The Kemmerer coal mine was recently sold by Westmoreland Coal Company to Western Coal Acquisition Partners. Westmoreland sold nearly all of its mining assets as part of a bankruptcy financial restructuring plan.
Nearly six months after filing for relief, Westmoreland Coal Company has emerged from Chapter 11 bankruptcy, according to documents filed in a Houston, Texas, bankruptcy court and a statement from the coal company.
The coal company reorganized by selling nearly all of its mining assets to Westmoreland Mining, a new entity created by the company’s creditors.
Westmoreland Resource Partners, LP, previous owner of the Kemmerer mine, remains in Chapter 11 proceedings. Westmoreland owned the Kemmerer coal mine from January 2012 until February of this year. Western Coal Acquisition Partners was the sole bidder for the Kemmerer mine, and purchased it for $215 million.
Westmoreland was delisted from the NASDAQ in April 2018, after its stock prices closed at 20 cents a share.
In May of 2018, the company announced that it had obtained $110 million in additional funding from a group of company creditors.
But the funding wasn’t enough to counter a shaky coal market and the company’s $1 billion in debt. Westmoreland filed for Chapter 11 bankruptcy relief in October and prepared for a thorough financial restructuring.
Westmoreland shocked Kemmerer retirees late last year when it petitioned the bankruptcy court to end collective bargaining agreements with the United Mine Workers of America at the Kemmerer and Beulah coal mines.
The coal company referred to the pensions and health care coverage in court as “burdensome legacy liabilities.”
Westmoreland made the case that no potential buyer wanted to purchase the mine if it was attached to the bargaining agreements with the union.

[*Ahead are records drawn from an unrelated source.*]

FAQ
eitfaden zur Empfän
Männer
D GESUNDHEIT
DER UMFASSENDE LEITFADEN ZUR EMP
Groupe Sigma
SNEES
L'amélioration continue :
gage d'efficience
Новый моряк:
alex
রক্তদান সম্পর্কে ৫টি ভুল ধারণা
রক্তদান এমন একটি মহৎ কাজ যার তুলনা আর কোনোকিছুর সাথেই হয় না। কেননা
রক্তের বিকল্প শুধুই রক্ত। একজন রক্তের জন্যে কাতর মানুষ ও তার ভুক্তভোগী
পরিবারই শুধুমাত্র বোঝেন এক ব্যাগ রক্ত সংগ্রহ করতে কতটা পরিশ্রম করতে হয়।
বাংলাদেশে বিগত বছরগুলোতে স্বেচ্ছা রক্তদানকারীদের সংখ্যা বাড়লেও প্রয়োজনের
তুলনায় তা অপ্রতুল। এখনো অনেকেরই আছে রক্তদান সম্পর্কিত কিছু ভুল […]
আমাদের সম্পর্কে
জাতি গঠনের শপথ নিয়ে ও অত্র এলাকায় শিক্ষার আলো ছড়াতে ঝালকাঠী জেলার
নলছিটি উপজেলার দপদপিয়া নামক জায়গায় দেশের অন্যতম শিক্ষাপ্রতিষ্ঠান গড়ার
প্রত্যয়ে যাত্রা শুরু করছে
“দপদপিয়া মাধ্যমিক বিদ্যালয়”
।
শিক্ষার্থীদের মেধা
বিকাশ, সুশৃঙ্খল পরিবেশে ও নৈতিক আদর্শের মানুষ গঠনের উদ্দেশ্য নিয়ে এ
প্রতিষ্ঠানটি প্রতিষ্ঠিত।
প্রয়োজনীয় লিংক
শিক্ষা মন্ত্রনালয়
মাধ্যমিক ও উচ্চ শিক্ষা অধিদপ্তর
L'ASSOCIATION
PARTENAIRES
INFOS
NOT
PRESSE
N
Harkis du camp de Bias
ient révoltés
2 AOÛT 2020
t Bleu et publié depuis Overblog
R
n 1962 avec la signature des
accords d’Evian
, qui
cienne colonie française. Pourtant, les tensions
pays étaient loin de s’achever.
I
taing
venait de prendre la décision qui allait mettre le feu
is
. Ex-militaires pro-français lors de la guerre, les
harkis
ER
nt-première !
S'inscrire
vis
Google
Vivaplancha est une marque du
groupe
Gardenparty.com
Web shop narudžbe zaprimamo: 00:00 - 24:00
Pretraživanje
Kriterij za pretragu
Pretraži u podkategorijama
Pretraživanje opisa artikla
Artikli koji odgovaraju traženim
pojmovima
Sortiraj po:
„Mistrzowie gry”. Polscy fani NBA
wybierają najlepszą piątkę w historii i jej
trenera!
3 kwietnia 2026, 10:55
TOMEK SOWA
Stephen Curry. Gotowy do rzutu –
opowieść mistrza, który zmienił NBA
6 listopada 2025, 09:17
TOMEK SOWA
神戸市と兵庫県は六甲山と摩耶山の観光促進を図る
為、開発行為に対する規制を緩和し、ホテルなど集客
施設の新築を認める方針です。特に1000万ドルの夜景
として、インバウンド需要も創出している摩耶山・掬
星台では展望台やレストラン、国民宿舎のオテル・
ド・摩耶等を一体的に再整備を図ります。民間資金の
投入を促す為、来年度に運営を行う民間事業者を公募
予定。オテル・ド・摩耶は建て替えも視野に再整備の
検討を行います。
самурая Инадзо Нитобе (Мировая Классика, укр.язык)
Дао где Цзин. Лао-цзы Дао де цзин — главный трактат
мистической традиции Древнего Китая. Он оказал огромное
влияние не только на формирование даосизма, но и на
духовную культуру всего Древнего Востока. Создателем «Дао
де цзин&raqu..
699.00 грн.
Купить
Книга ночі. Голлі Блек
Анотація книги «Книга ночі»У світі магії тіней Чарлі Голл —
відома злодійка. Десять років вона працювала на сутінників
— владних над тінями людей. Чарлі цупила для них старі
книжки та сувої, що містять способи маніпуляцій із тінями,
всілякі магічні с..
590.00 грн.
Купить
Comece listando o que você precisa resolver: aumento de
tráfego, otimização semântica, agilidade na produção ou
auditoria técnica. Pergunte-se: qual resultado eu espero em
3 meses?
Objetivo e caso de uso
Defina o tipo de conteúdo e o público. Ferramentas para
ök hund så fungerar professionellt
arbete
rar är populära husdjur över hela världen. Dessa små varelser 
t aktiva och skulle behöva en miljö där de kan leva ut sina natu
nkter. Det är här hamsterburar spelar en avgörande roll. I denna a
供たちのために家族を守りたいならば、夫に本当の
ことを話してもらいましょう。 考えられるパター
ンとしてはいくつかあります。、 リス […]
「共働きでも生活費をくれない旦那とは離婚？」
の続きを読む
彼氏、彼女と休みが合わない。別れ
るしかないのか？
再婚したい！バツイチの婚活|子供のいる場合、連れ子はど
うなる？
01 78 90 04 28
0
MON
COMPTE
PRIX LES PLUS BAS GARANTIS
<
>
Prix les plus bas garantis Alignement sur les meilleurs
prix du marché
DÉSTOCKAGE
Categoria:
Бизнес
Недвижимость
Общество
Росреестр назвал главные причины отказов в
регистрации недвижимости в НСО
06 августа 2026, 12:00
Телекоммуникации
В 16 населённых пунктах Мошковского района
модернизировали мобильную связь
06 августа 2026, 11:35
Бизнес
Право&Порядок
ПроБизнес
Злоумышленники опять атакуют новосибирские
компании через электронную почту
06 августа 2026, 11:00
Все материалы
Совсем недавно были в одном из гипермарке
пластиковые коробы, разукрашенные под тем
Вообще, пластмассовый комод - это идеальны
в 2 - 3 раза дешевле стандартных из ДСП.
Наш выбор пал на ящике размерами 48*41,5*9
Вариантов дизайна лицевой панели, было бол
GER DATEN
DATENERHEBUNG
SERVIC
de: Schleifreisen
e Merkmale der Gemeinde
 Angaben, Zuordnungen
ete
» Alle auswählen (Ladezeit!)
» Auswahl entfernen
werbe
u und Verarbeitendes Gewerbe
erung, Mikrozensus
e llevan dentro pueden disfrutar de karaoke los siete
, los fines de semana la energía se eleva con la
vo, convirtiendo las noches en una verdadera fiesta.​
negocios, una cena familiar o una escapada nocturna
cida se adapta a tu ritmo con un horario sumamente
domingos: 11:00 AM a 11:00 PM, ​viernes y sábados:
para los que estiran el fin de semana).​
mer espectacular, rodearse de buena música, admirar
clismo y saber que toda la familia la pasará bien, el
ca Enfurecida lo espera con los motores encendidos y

Tom Clarke, Western Coal Acquisition Partners CEO, agreed that his company couldn’t afford to pay the benefits of the agreements. But he said his company would continue to negotiate with the United Mine Workers of America to reach a solution for Kemmerer miners.
The union is also lobbying for national legislation that would restore pensions and benefits to retired Westmoreland miners.
The bankruptcy judge granted the coal company’s petition, effectively freezing pensions and health care benefits for those retired Westmoreland coal miners.
In the midst of bankruptcy, Westmoreland also petitioned the court to implement a “valued employee retention program.” The retention program gave bonuses to 243 employees to persuade them to stay in the midst of bankruptcy proceedings.
Westmoreland Coal CEO Gary Kohn resigned in January, citing personal reasons. Kohn had received $1.2 million in bonuses prior to his resignation.
According to the Westmoreland release, interim CEO Michael Hutchinson will retire from Westmoreland at the end of the restructuring process.
Westmoreland said the emergency from bankruptcy and reorganization and selling of assets will produce an “enhanced financial flexibility, a stronger balance sheet and a renewed ability to focus on providing reliable and affordable energy products.”
According to Westmoreland’s website, the company owns seven coal mines in Canada and seven in the U.S.
The coal company’s bankruptcy saga, combined with unclear plans for the Naughton power plant, have made unclear the future of Lincoln County’s energy-reliant economy.
An August 2018 publication by the Powder River Basin Resource Council stated that Westmoreland’s yearly ad valorem taxes levied on mineral production to Lincoln County averaged around $9 million.
Lincoln County did hire a law firm to represent the county’s financial interests in the Westmoreland bankruptcy case. The coal company paid Lincoln County nearly $5 million in taxes in November.